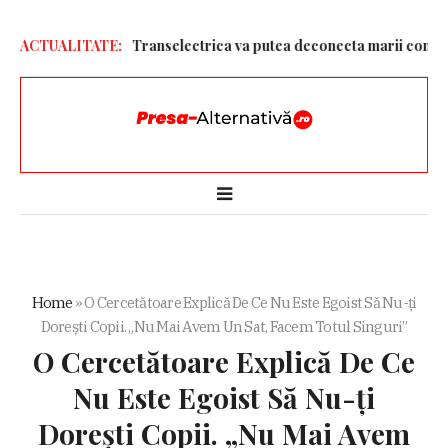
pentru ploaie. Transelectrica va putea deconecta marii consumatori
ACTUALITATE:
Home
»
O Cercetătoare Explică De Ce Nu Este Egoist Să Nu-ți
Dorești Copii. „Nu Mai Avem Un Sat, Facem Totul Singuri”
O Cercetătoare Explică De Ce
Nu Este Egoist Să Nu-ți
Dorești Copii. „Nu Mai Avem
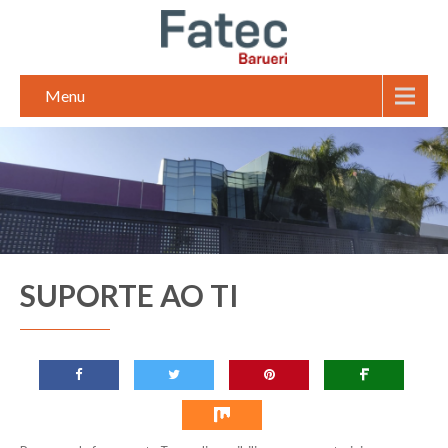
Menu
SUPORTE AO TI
........
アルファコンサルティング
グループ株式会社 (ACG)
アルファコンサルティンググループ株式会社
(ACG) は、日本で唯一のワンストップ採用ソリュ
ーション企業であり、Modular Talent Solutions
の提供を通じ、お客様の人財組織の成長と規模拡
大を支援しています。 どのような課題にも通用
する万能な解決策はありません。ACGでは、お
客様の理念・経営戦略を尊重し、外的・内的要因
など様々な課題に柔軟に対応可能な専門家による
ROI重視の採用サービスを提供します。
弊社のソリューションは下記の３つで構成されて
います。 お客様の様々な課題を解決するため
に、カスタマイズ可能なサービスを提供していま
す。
........
▶ [Work instruction]
Quote the data above exactly from the line with "pentru ploaie. Transelectrica" to the line with "SUPORTE AO TI", both ends counted, and nothing else. Pictures don't go in.

▶ [Solution to the problem]
pentru ploaie. Transelectrica va putea deconecta marii consumatori
ACTUALITATE:
Home
»
O Cercetătoare Explică De Ce Nu Este Egoist Să Nu-ți
Dorești Copii. „Nu Mai Avem Un Sat, Facem Totul Singuri”
O Cercetătoare Explică De Ce
Nu Este Egoist Să Nu-ți
Dorești Copii. „Nu Mai Avem
Menu
SUPORTE AO TI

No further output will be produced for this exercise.